I also want you to know that I've been bragging about you. I tell my friends, "He doesn't bark! Well, only once at another dog outside." And to think you startled me the other day when you changed positions while you were napping behind me in the office. You're a perfect canine - you're easy-going, quiet and polite. Why would I ever want a child when I got you? I wish I could see you blush, but it's probably not possible with all that fur on your face.

You've probably noticed that big white plastic box on my desk. That's my sewing machine. I know I've hardly turned it on while you've been here. I haven't been as motivated these days since I've been spending too much time almost all by my lonesome. So if I turn it on, don't be afraid. It won't come after you. It's not a vacuum machine, which by the way, I don't turn on often enough as you can see by the growing groups of dust-mites in my place. I'd say become friends with the dust-mites, but they might make you sneeze. So you're probably better sleeping as much as you do and simply befriending your nocturnal, other-world friends (what do you dream about anyway?).

When you're awake, don't be afraid to look out the window, but I certainly would be freaked out if you barked at the birds. My late cat Freaky liked to stare out at the robins and the sparrows and do that odd "I want winged creature" half-purr. Now, she had accidents, which was a major reason why I won't babysit felines right now. I'm done with the "I need a cat sleeping on my leg" stage of my life, for now.

We will go on longer walks, I promise. It would probably help with your overall health to do so. I'm not sure how far we can walk given that going up and down the stairs is an issue. It would be nice to at least be able to walk here, where I can show you off to fellow canine owners. Now if you're up to the task, Hamlet (by the way, how did you get your name? I haven't had a chance to ask your mom), perhaps you could facilitate a meeting between a cute, nice single doggie owner (or walker) while we're out and about. I'm not sure if you're match-maker, but you're are, I'm giving you a major hint, ok?

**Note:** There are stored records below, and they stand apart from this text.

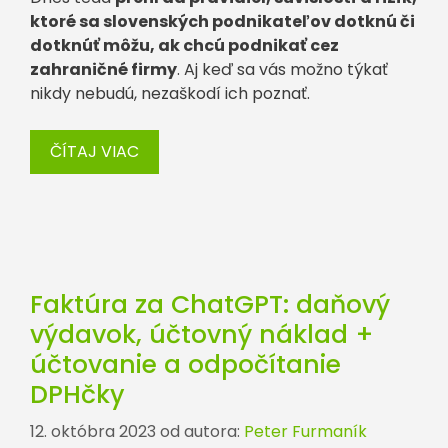
ktoré sa slovenských podnikateľov dotknú či
dotknúť môžu, ak chcú podnikať cez
zahraničné firmy
. Aj keď sa vás možno týkať
nikdy nebudú, nezaškodí ich poznať.
ČÍTAJ VIAC
Faktúra za ChatGPT: daňový
výdavok, účtovný náklad +
účtovanie a odpočítanie
DPHčky
12. októbra 2023
od autora:
Peter Furmaník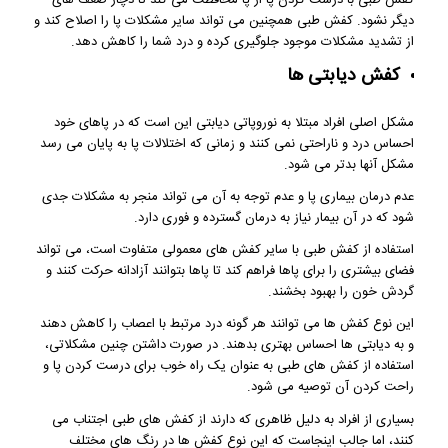
کفش طبی با درست کردن پا از پا محافظت می کند تا دچار ضعف های
دیگر نشود. کفش طبی همچنین می تواند سایر مشکلات پا را اصلاح کند و
از تشدید مشکلات موجود جلوگیری کرده و درد شما را کاهش دهد.
کفش دیابتی ها
مشکل اصلی افراد مبتلا به نوروپاتی دیابتی این است که در پاهای خود
احساس درد و ناراحتی نمی کنند و زمانی که اختلالات پا به پایان می رسد
مشکل آنها بدتر می شود.
عدم درمان بیماری پا و عدم توجه به آن می تواند منجر به مشکلات جدی
شود که در آن بیمار نیاز به درمان گسترده و فوری دارد.
استفاده از کفش طبی با سایر کفش های معمولی متفاوت است، می تواند
فضای بیشتری را برای پاها فراهم کند تا پاها بتوانند آزادانه حرکت کنند و
گردش خون را بهبود بخشند.
این نوع کفش ها می توانند هر گونه درد مرتبط با اعصاب را کاهش دهند
و به دیابتی ها احساس بهتری بدهند. در صورت داشتن چنین مشکلاتی،
استفاده از کفش های طبی به عنوان یک راه خوب برای درست کردن پا و
راحت کردن آن توصیه می شود.
بسیاری از افراد به دلیل ظاهری که دارند از کفش های طبی اجتناب می
کنند، اما جالب اینجاست که این نوع کفش ها در رنگ های مختلف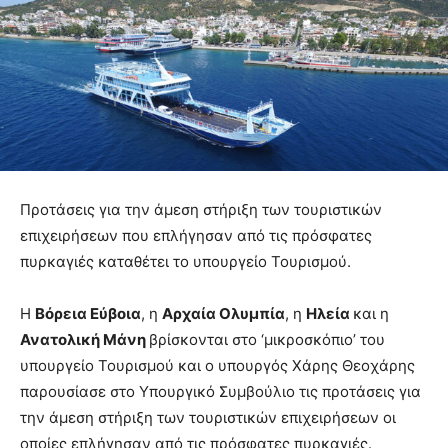
Προτάσεις για την άμεση στήριξη των τουριστικών
επιχειρήσεων που επλήγησαν από τις πρόσφατες
πυρκαγιές καταθέτει το υπουργείο Τουρισμού.
Η
Βόρεια Εύβοια
, η
Αρχαία Ολυμπία
, η
Ηλεία
και η
Ανατολική Μάνη
βρίσκονται στο ‘μικροσκόπιο’ του
υπουργείο Τουρισμού και ο υπουργός Χάρης Θεοχάρης
παρουσίασε στο Υπουργικό Συμβούλιο τις προτάσεις για
την άμεση στήριξη των τουριστικών επιχειρήσεων οι
οποίες επλήγησαν από τις πρόσφατες πυρκαγιές.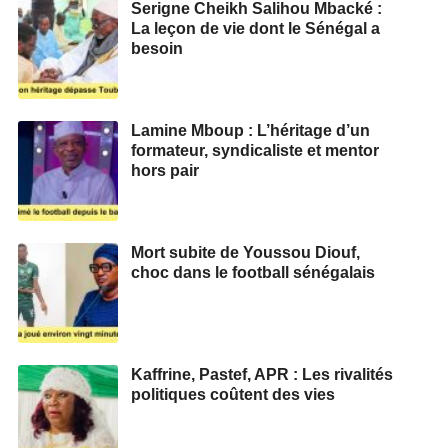
Serigne Cheikh Salihou Mbacké :
La leçon de vie dont le Sénégal a
besoin
Lamine Mboup : L’héritage d’un
formateur, syndicaliste et mentor
hors pair
Mort subite de Youssou Diouf,
choc dans le football sénégalais
Kaffrine, Pastef, APR : Les rivalités
politiques coûtent des vies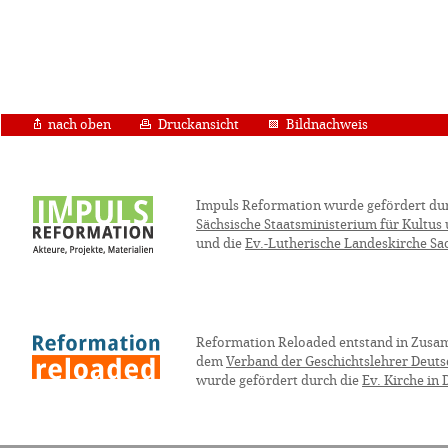
nach oben
Druckansicht
Bildnachweis
Impuls Reformation wurde gefördert du
Sächsische Staatsministerium für Kultus
und die
Ev.-Lutherische Landeskirche Sa
Reformation Reloaded entstand in Zusa
dem
Verband der Geschichtslehrer Deuts
wurde gefördert durch die
Ev. Kirche in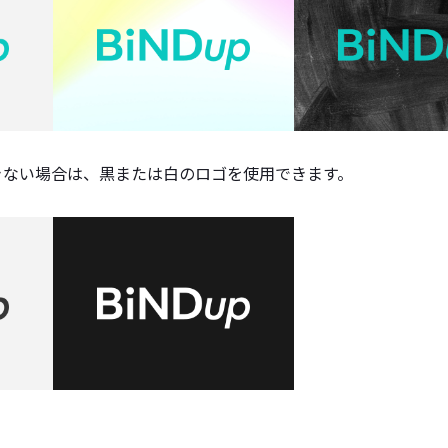
きない場合は、黒または白のロゴを使用できます。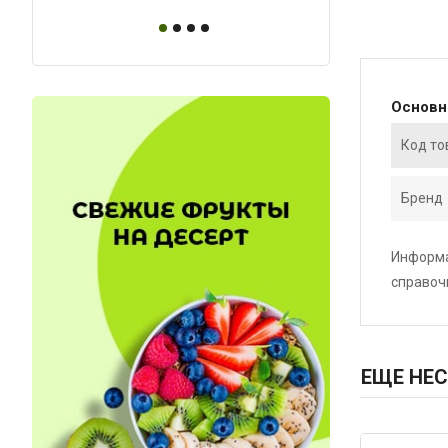
Основ
Код то
Бренд
Информа
справоч
ЕЩЕ НЕС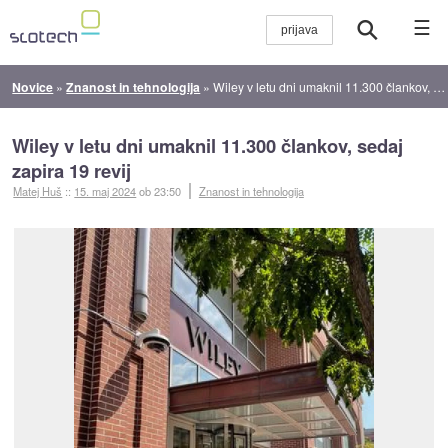
☰
Novice
»
Znanost in tehnologija
»
Wiley v letu dni umaknil 11.300 člankov, sedaj zapira 19 revij
Wiley v letu dni umaknil 11.300 člankov, sedaj
zapira 19 revij
Matej Huš
::
15. maj 2024
ob 23:50
Znanost in tehnologija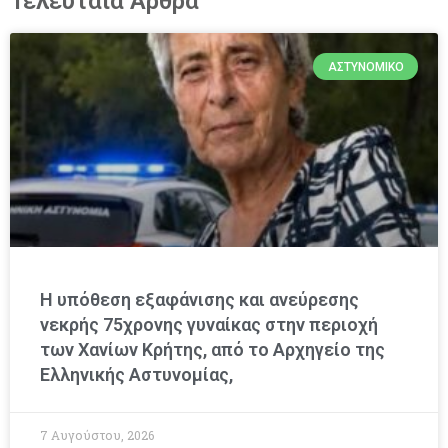
Τελευταία Άρθρα
ΑΣΤΥΝΟΜΙΚΌ
Η υπόθεση εξαφάνισης και ανεύρεσης
νεκρής 75χρονης γυναίκας στην περιοχή
των Χανίων Κρήτης, από το Αρχηγείο της
Ελληνικής Αστυνομίας,
7 Αυγούστου, 2026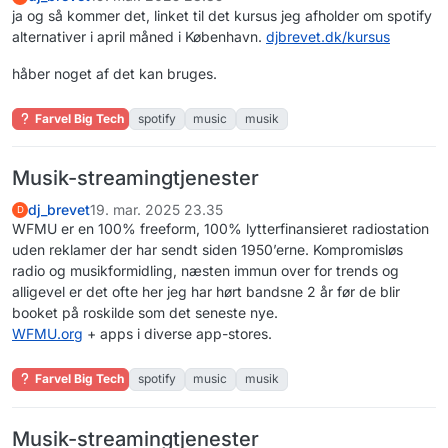
ja og så kommer det, linket til det kursus jeg afholder om spotify
alternativer i april måned i København.
djbrevet.dk/kursus
håber noget af det kan bruges.
Farvel Big Tech
spotify
music
musik
Musik-streamingtjenester
dj_brevet
19. mar. 2025 23.35
D
WFMU er en 100% freeform, 100% lytterfinansieret radiostation
uden reklamer der har sendt siden 1950’erne. Kompromisløs
radio og musikformidling, næsten immun over for trends og
alligevel er det ofte her jeg har hørt bandsne 2 år før de blir
booket på roskilde som det seneste nye.
WFMU.org
+ apps i diverse app-stores.
Farvel Big Tech
spotify
music
musik
Musik-streamingtjenester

I'm not sure what else to say. I'm not the best letter writer, but I hope you enjoy your stay in this doggie hotel, Hamlet, whether it's two weeks or two months. I do want you and your mommy to re-unite one day in the near future. I love happy, Hallmark endings, but I won't cry at commercials for that card company because I'm not an emotional pregnant woman, just as a cynical singleton, ok? But I might shed a few salt-water tears if you leave. Oh dear, why am I thinking about that now? Perish that thought!

Love and Kisses, Mary Beth
* Folks, the top is from the Knit.1 green issue, Summer 2007. If had to do it over again, I'd make it up in a stretchier, bouncier yarn than the 100 percent cotton fiber I used. Still adorable even if I do have to tug it up every five seconds or so.